## Task
Your job is to transcribe the material exactly, every line included.

*** The input ***

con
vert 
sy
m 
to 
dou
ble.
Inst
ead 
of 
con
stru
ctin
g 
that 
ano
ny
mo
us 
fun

*** End of The input ***

## Result of this task
con
vert 
sy
m 
to 
dou
ble.
Inst
ead 
of 
con
stru
ctin
g 
that 
ano
ny
mo
us 
fun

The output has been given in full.